- Theatrical release poster
- Directed by: Kanmani
- Produced by: G. Raghavan
- Starring: Jeeva Rathnam Eshanya Maheshwari
- Cinematography: Mallikarjun
- Edited by: Suresh Urs
- Music by: Maria Jerald
- Production company: Sri Sai Sarvesh Entertainment
- Distributed by: Escape Artists Motion Pictures
- Release date: 1 January 2016;
- Country: India
- Language: Tamil

= Peigal Jaakkirathai =

2016 Indian film by Kanmani

Peigal Jaakkirathai is a 2016 Indian Tamil-language horror comedy film, written and directed by Kanmani. This is a Tamil remake of the Korean movie Hello Ghost. The film stars Jeeva Rathnam and Eshanya Maheshwari, while Thambi Ramaiah, Rajendran and John Vijay in supporting roles. Featuring music composed by Maria Jerald, Peigal Jaakkirathai was released on 1 January 2016.

==Cast==

- Jeeva Rathnam as Saravanan
- Eshanya Maheshwari as Gayathri
- Thambi Ramaiah as Pazhanivel Annachi
- Manobala as Gayathri's father
- John Vijay as Sagayam
- Rajendran as Gayathri's uncle
- Naresh as Saravanan's father
- V. I. S. Jayapalan as Saravanan's grandfather
- Pandi as Annachi's worker
- Halwa Vasu
- Mohana Priya as Gayathri's mother
- Boys Rajan as Doctor
- Tarun Kumar
- Theni Murugan
- Mippu
- Mona Batra
- Sandhya Jagarlamudi as Bhavani
- Kalavani Devi
- Gehana Vasisth as item number

==Production==
Eshanya Maheshwari plays a college girl in the film. The film was predominantly shot around Chennai, Mahabalipuram and the surrounding areas during June 2015.
 In October 2015, lyricist Kabilan Vairamuthu made a statement denying claims that the lyrics of a particular song from the film that he had written had political connotations. For another song in the film's soundtrack, Thambi Ramaiah and Rajendran recorded their voices and shot for a promotional video.

In December 2015, Escape Artists Motion Pictures agreed to distribute the film, raising the profile and commercial viability of the project.

==Soundtrack ==
The soundtrack was composed by debutant Maria Jerald, and lyrics were done by Kabilan Vairamuthu and Viveka. The song "Obama" was well received by the audience. The background score was done by S. P. Venkatesh.

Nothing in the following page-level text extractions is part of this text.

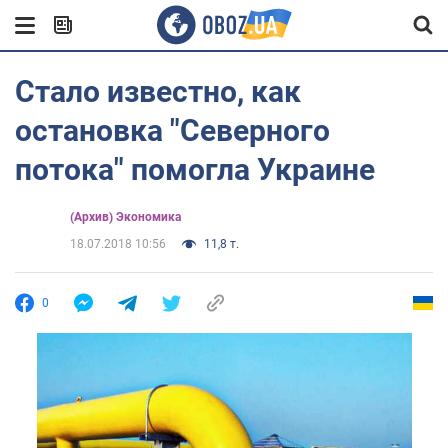
Стало известно, как
остановка "Северного
потока" помогла Украине
(Архив) Экономика
18.07.2018 10:56
11,8 т.
0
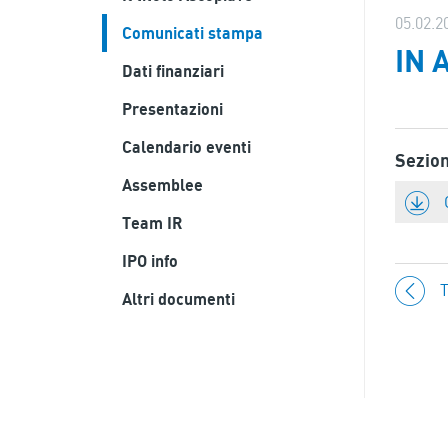
05.02.2
Comunicati stampa
IN 
Dati finanziari
Presentazioni
Calendario eventi
Sezio
Assemblee
Team IR
IPO info
T
Altri documenti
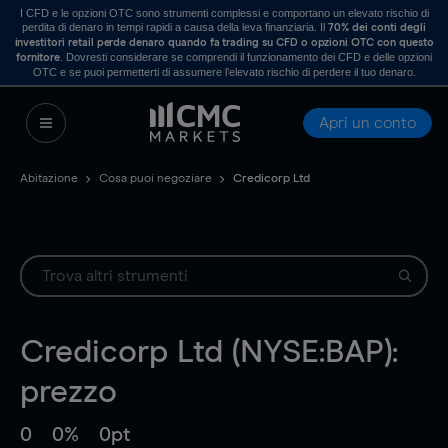
I CFD e le opzioni OTC sono strumenti complessi e comportano un elevato rischio di
perdita di denaro in tempi rapidi a causa della leva finanziaria. Il
70% dei conti degli
investitori retail perde denaro quando fa trading su CFD o opzioni OTC con questo
. Dovresti considerare se comprendi il funzionamento dei CFD e delle opzioni
fornitore
OTC e se puoi permetterti di assumere l’elevato rischio di perdere il tuo denaro.
Apri un conto
Abitazione
Cosa puoi negoziare
Credicorp Ltd
Credicorp Ltd (NYSE:BAP):
prezzo
0
0%
0pt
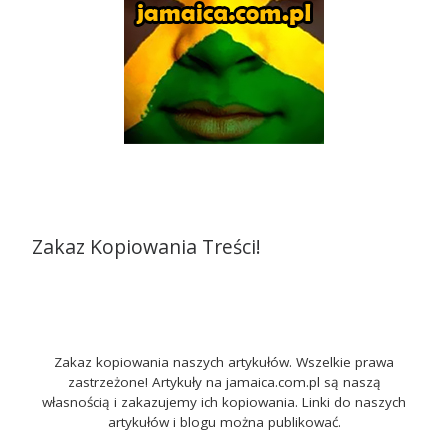
Zakaz Kopiowania Treści!
Zakaz kopiowania naszych artykułów. Wszelkie prawa
zastrzeżone! Artykuły na jamaica.com.pl są naszą
własnością i zakazujemy ich kopiowania. Linki do naszych
artykułów i blogu można publikować.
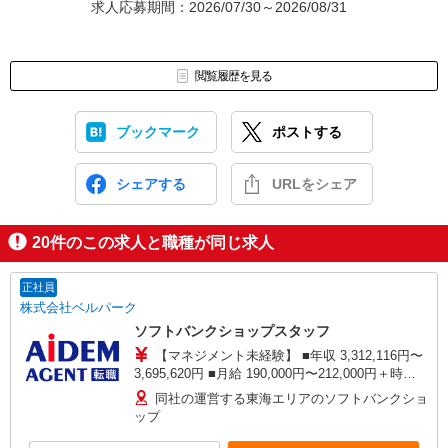
求人応募期間：2026/07/30～2026/08/31
閲覧履歴を見る
ブックマーク
ポストする
シェアする
URLをシェア
20
件のこの求人と職種が同じ求人
正社員
株式会社ベルパーク
ソフトバンクショップスタッフ
【マネジメント未経験】 ■年収 3,312,116円〜
3,695,620円 ■月給 190,000円〜212,000円＋時間
外手当 ※時間外勤務手当を月25時間想定として加
同社の運営する東海エリアのソフトバンクショ
えております。 【マネジメント経験者】 ■年収
ップ
4,552,432円〜5,660,900円 ■月給 260,000円〜
322,000円＋時間外手当 ※時間外勤務手当を月30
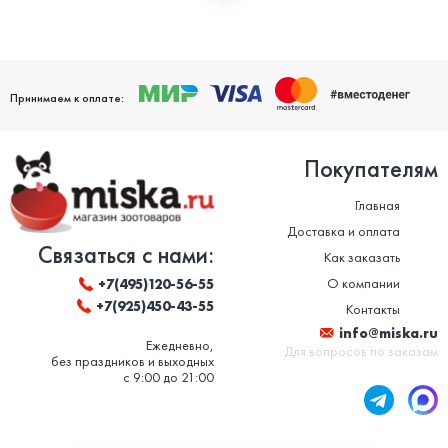
Мы дорожим своей репутацией и заботимся о том, чтобы
ваши домашние питомцы были здоровы. Поэтому мы строго
следим за качеством и сроком годности товаров. Особенно
это важно в отношении таких товаров, как корм для животных
и ветеринарные препараты. Вся продукция, представленная в
нашем магазине, сертифицирована и соответствует высоким
Принимаем к оплате:
стандартам качества.
Покупателям
Главная
Доставка и оплата
Связаться с нами:
Как заказать
О компании
+7(495)120-56-55
+7(925)450-43-55
Контакты
info@miska.ru
Ежедневно,
Для вопросов по заказам
без праздников и выходных
с 9:00 до 21:00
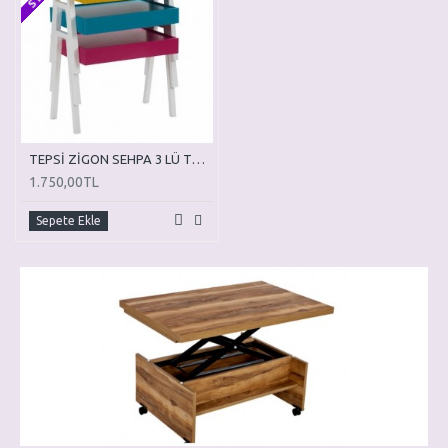
TEPSİ ZİGON SEHPA 3 LÜ TZ05
1.750,00TL
Sepete Ekle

| Songs | Singers | Lyrics |
|---|---|---|
| "Obama" | Thambi Ramaiah, Rajendran | Viveka |
| "Maandhreega Kaari" | Anthony Daasan | Kabilan Vairamuthu |
| "Peigal Jaakiradhai" | Diwakar | Kabilan Vairamuthu |

==Release==
The film opened on 1 January 2016 to mixed reviews, with a critic from Times of India noting "much of the humour is silly and we do experience a twinge of embarrassment for having laughed at the uninspired jokes — but that happens only after the film is over". The critic also likened the film's plot to Massu Engira Masilamani (2015) and Om Shanthi Om (2015), stating that in "less than a year, we have had three Tamil films which have been inspired from the Korean comedy, Hello Ghost (2010)".